We've used Cadence vManager for about 10 years for verification planning and metric analysis. It serves as our central portal for our entire team's verification efforts—from planning to execution to reporting and closure. The vManager of today is vastly different than the vManager of 2016. We use vManager to manage our verification efforts for Xcelium, Palladium, Protium, JasperGold, and some of our internal tools.
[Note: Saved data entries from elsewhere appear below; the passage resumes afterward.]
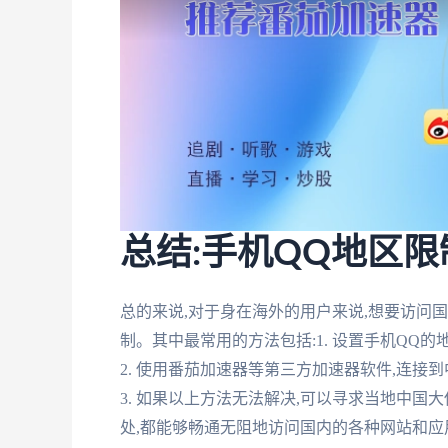
总结:手机QQ地区
总的来说,对于身在海外的用户来说,想要访问
制。其中最常用的方法包括:1. 设置手机QQ
2. 使用番茄加速器等第三方加速器软件,连接
3. 如果以上方法无法解决,可以寻求当地中国
处,都能够畅通无阻地访问国内的各种网站和应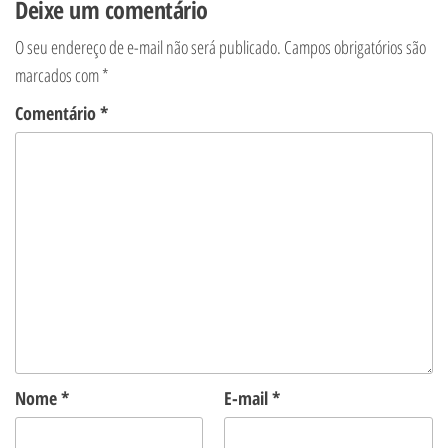
Deixe um comentário
O seu endereço de e-mail não será publicado.
Campos obrigatórios são
marcados com
*
Comentário
*
Nome
*
E-mail
*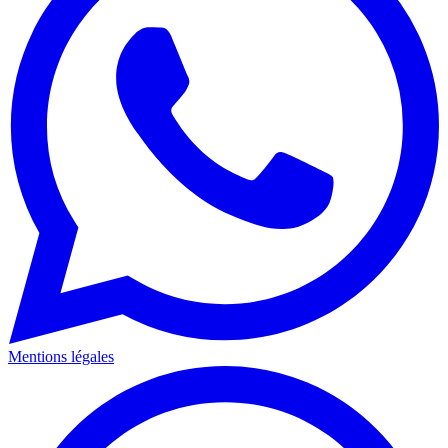
Mentions légales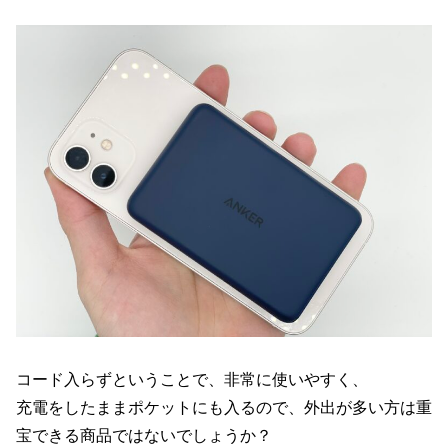
コード入らずということで、非常に使いやすく、
充電をしたままポケットにも入るので、外出が多い方は重
宝できる商品ではないでしょうか？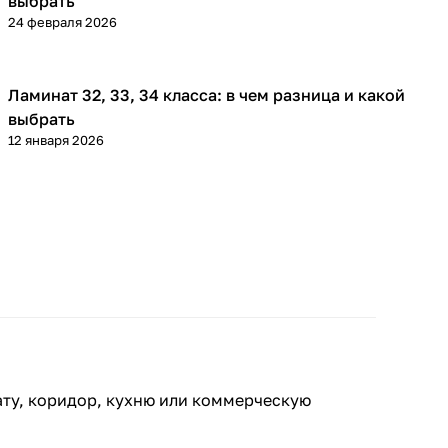
выбрать
24 февраля 2026
Ламинат 32, 33, 34 класса: в чем разница и какой
Напольные покрытия
выбрать
12 января 2026
ату, коридор, кухню или коммерческую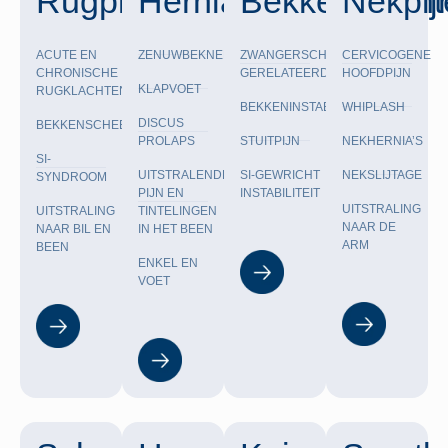
Rugpijn
Hernia
Bekkenklacht
Nekpij
ACUTE EN
ZENUWBEKNELLING
ZWANGERSCHAP-
CERVICOGENE
CHRONISCHE
GERELATEERDE
HOOFDPIJN
KLAPVOET
RUGKLACHTEN
BEKKENINSTABILITEIT
WHIPLASH
DISCUS
BEKKENSCHEEFSTAND
PROLAPS
STUITPIJN
NEKHERNIA’S
SI-
UITSTRALENDE
SI-GEWRICHT
NEKSLIJTAGE
SYNDROOM
PIJN EN
INSTABILITEIT
UITSTRALING
UITSTRALING
TINTELINGEN
NAAR DE
NAAR BIL EN
IN HET BEEN
ARM
BEEN
ENKEL EN
VOET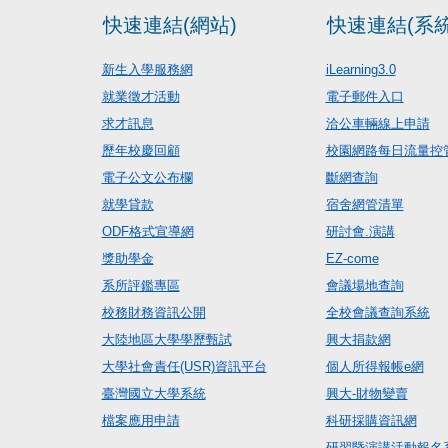
快速連結(網站)
快速連結(系統
新生入學服務網
iLearning3.0
就業徵才活動
電子郵件入口
求才訊息
洽公車輛線上申請
歷年校慶回顧
校園網路每日流量控
電子公文公布欄
斷網查詢
就學貸款
宿舍網管清單
ODF格式宣導網
研討會.演講
獎助學金
EZ-come
系所評鑑專區
會議場地查詢
校務財務資訊公開
全校會議查詢系統
大陸地區大學學歷甄試
興大捐款網
大學社會責任(USR)資訊平台
個人所得報帳e網
臺灣國立大學系統
興大-財物變賣
檔案應用申請
科研採購資訊網
研習暨演講活動報名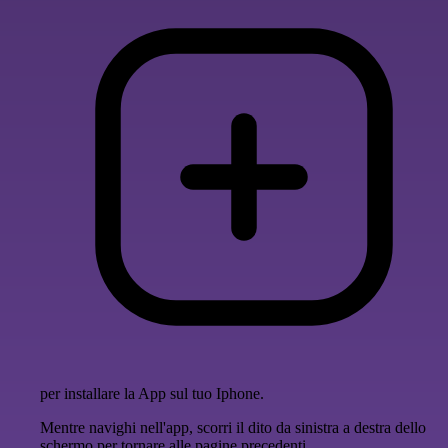
per installare la App sul tuo Iphone.
Mentre navighi nell'app, scorri il dito da sinistra a destra dello
schermo per tornare alle pagine precedenti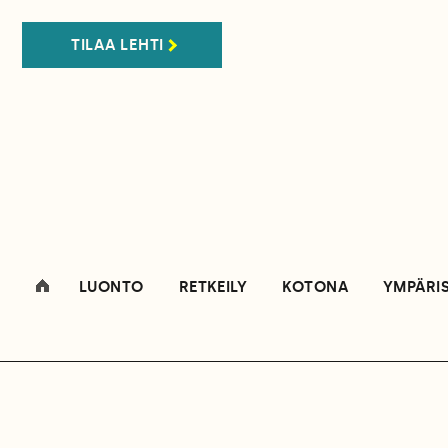
TILAA LEHTI
LUONTO
RETKEILY
KOTONA
YMPÄRI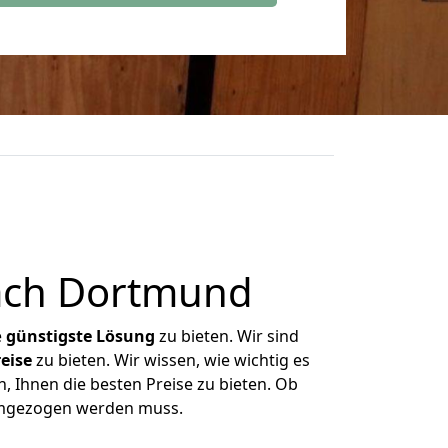
ach Dortmund
e
günstigste
Lösung
zu bieten. Wir sind
eise
zu bieten. Wir wissen, wie wichtig es
 Ihnen die besten Preise zu bieten. Ob
 umgezogen werden muss.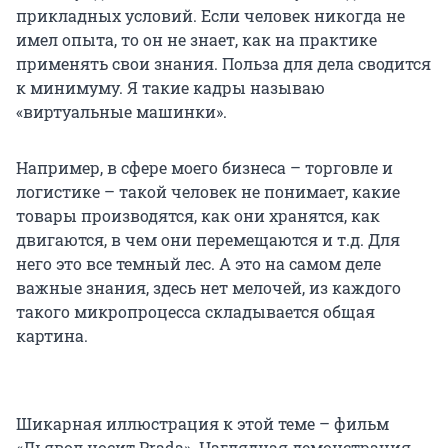
прикладных условий. Если человек никогда не
имел опыта, то он не знает, как на практике
применять свои знания. Польза для дела сводится
к минимуму. Я такие кадры называю
«виртуальные машинки».
Например, в сфере моего бизнеса – торговле и
логистике – такой человек не понимает, какие
товары производятся, как они хранятся, как
двигаются, в чем они перемещаются и т.д. Для
него это все темный лес. А это на самом деле
важные знания, здесь нет мелочей, из каждого
такого микропроцесса складывается общая
картина.
Шикарная иллюстрация к этой теме – фильм
«Дьявол носит Prada». Наглядная демонстрация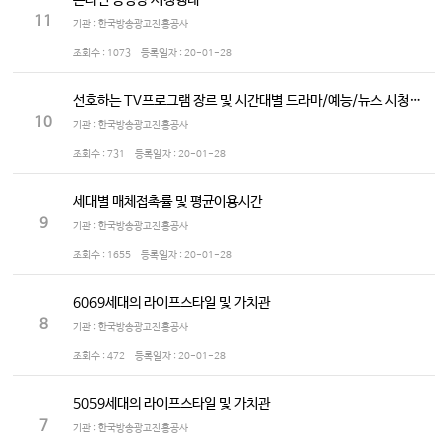
온라인 동영상 시청행태
11
기관 : 한국방송광고진흥공사
조회수 :
1073
등록일자 :
20-01-28
선호하는 TV프로그램 장르 및 시간대별 드라마/예능/뉴스 시청정도
10
기관 : 한국방송광고진흥공사
조회수 :
731
등록일자 :
20-01-28
세대별 매체접촉률 및 평균이용시간
9
기관 : 한국방송광고진흥공사
조회수 :
1655
등록일자 :
20-01-28
6069세대의 라이프스타일 및 가치관
8
기관 : 한국방송광고진흥공사
조회수 :
472
등록일자 :
20-01-28
5059세대의 라이프스타일 및 가치관
7
기관 : 한국방송광고진흥공사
Another aspect of vManager, and our verification environment in general, is that it is cloud-ready. More than ready, many users actively do verification in the cloud. There are never enough servers in an on-premises data center for all the verification runs that are required. But the cloud has an effectively infinite pool of machines. As an experiment, Cadence and Arm did a library characterization using over 50,000 cores, admittedly an extreme case. But here is a quote from a user of Cadence's verification portfolio in the cloud:

First, it is worth noting that our entire verification environment is in the AWS cloud. We have a full environment there—Xcelium, vManager, our verification IP, etc. Cadence maintains the full environment, so we don't need to install the software or update it.

 Since John gets to see all the contributions from users and knows who they are, even though they are anonymous in the announcement, I called him up to get a bit more color on how vManager was generally perceived:

There were basically some big changes around 2016. Until that point, vManager was a bit of a dog, but now it is a racehorse.

A final anonymous recommendation from a user (and no, not a Cadence marketing person!):

I would recommend vManager to other teams, just as it is something our team needs for managing our verification plan in terms of regressions and functional coverage.